Réapprendre la toléranceLes personnes âgées ont été les plus nombreuses à braver l’interdit et fouler fièrement les cours des centres de vote évoquant avec douleur l’époque du parti unique où les urnes étaient pleines avant que le premier votant y ait glissé son bulletin. “C’est la corruption politique des années 70 qui a généré toute la violence dans laquelle nous baignons aujourd’hui.L’intolérance a été la principale culture de l’Etat avant qu’elle se répande dans la société et gangrène la jeunesse. Je viens voter pour réinstaurer la culture de la tolérance et du respect d’autrui. Peu importe la couleur de mon bulletin, voter doit devenir le seul moyen de départager les avis et des opinions.
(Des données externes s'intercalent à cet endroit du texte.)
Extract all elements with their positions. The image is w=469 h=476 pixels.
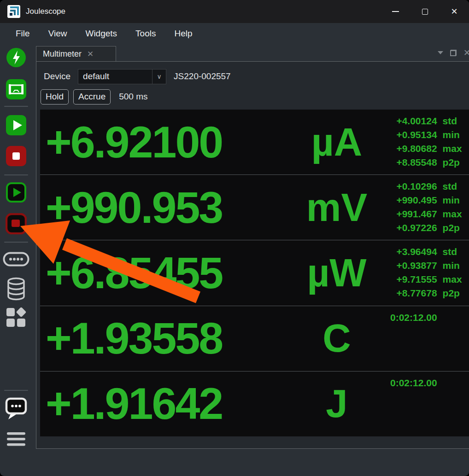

Le recours à la violence doit être banni de notre comportement”, conseille Dda Saïd, un ancien militant du PPA/MTLD. Le vote s’est déroulé dans le calme même si l’atmosphère était pesante, c’est sans doute le grand acquis de ce scrutin pour la région qui se réconcilie avec le vote comme moyen d’expression politique privilégié des nations civilisées.La hantise de la violence a donc plané sur cette consultation disqualifiée bien avant son ouverture par de nombreux acteurs politiques de la région, boudée par la population qui, dans son ensemble, se dit non concernée par les objectifs de cette charte qui n’aurait pas intégré dans son esprit et sa formulation les spécifiés de la Kabylie.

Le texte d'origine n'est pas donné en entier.